* _Problem statement_: Keeping every word in place, write out the entries that come next.

[Page-level text extractions]
#####
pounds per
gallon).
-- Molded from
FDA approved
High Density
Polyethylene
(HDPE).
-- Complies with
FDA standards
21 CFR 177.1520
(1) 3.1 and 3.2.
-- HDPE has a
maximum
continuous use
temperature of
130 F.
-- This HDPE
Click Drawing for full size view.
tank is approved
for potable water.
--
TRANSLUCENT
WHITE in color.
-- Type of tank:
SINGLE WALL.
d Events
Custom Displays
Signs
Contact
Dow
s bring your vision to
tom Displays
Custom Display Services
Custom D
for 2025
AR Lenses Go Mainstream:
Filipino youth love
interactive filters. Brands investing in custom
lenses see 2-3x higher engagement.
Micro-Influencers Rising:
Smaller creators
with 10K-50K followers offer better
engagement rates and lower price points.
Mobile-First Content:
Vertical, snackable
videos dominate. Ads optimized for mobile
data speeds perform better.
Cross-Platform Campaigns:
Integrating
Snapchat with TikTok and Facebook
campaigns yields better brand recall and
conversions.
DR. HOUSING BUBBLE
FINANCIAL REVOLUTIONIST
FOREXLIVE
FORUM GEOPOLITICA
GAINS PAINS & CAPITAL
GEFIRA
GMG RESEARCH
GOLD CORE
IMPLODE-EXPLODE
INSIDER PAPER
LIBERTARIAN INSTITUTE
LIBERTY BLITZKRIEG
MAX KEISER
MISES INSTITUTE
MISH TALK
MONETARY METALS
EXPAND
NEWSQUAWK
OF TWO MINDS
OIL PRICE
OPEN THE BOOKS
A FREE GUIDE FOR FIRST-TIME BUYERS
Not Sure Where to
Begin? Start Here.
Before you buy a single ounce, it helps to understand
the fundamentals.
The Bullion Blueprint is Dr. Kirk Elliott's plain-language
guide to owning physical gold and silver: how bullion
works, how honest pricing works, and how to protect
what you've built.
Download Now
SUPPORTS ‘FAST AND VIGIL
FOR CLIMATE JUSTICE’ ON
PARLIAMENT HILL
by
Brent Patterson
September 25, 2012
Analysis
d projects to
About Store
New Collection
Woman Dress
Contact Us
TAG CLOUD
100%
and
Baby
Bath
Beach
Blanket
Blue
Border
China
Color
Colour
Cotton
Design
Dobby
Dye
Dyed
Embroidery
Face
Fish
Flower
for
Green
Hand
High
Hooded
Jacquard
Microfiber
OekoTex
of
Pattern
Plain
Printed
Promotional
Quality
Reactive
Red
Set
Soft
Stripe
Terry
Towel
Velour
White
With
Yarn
#####
* _Task answer_:
pounds per
gallon).
-- Molded from
FDA approved
High Density
Polyethylene
(HDPE).
-- Complies with
FDA standards
21 CFR 177.1520
(1) 3.1 and 3.2.
-- HDPE has a
maximum
continuous use
temperature of
130 F.
-- This HDPE
Click Drawing for full size view.
tank is approved
for potable water.
--
TRANSLUCENT
WHITE in color.
-- Type of tank:
SINGLE WALL.
d Events
Custom Displays
Signs
Contact
Dow
s bring your vision to
tom Displays
Custom Display Services
Custom D
for 2025
AR Lenses Go Mainstream:
Filipino youth love
interactive filters. Brands investing in custom
lenses see 2-3x higher engagement.
Micro-Influencers Rising:
Smaller creators
with 10K-50K followers offer better
engagement rates and lower price points.
Mobile-First Content:
Vertical, snackable
videos dominate. Ads optimized for mobile
data speeds perform better.
Cross-Platform Campaigns:
Integrating
Snapchat with TikTok and Facebook
campaigns yields better brand recall and
conversions.
DR. HOUSING BUBBLE
FINANCIAL REVOLUTIONIST
FOREXLIVE
FORUM GEOPOLITICA
GAINS PAINS & CAPITAL
GEFIRA
GMG RESEARCH
GOLD CORE
IMPLODE-EXPLODE
INSIDER PAPER
LIBERTARIAN INSTITUTE
LIBERTY BLITZKRIEG
MAX KEISER
MISES INSTITUTE
MISH TALK
MONETARY METALS
EXPAND
NEWSQUAWK
OF TWO MINDS
OIL PRICE
OPEN THE BOOKS
A FREE GUIDE FOR FIRST-TIME BUYERS
Not Sure Where to
Begin? Start Here.
Before you buy a single ounce, it helps to understand
the fundamentals.
The Bullion Blueprint is Dr. Kirk Elliott's plain-language
guide to owning physical gold and silver: how bullion
works, how honest pricing works, and how to protect
what you've built.
Download Now
SUPPORTS ‘FAST AND VIGIL
FOR CLIMATE JUSTICE’ ON
PARLIAMENT HILL
by
Brent Patterson
September 25, 2012
Analysis
d projects to
About Store
New Collection
Woman Dress
Contact Us
TAG CLOUD
100%
and
Baby
Bath
Beach
Blanket
Blue
Border
China
Color
Colour
Cotton
Design
Dobby
Dye
Dyed
Embroidery
Face
Fish
Flower
for
Green
Hand
High
Hooded
Jacquard
Microfiber
OekoTex
of
Pattern
Plain
Printed
Promotional
Quality
Reactive
Red
Set
Soft
Stripe
Terry
Towel
Velour
White
With
Yarn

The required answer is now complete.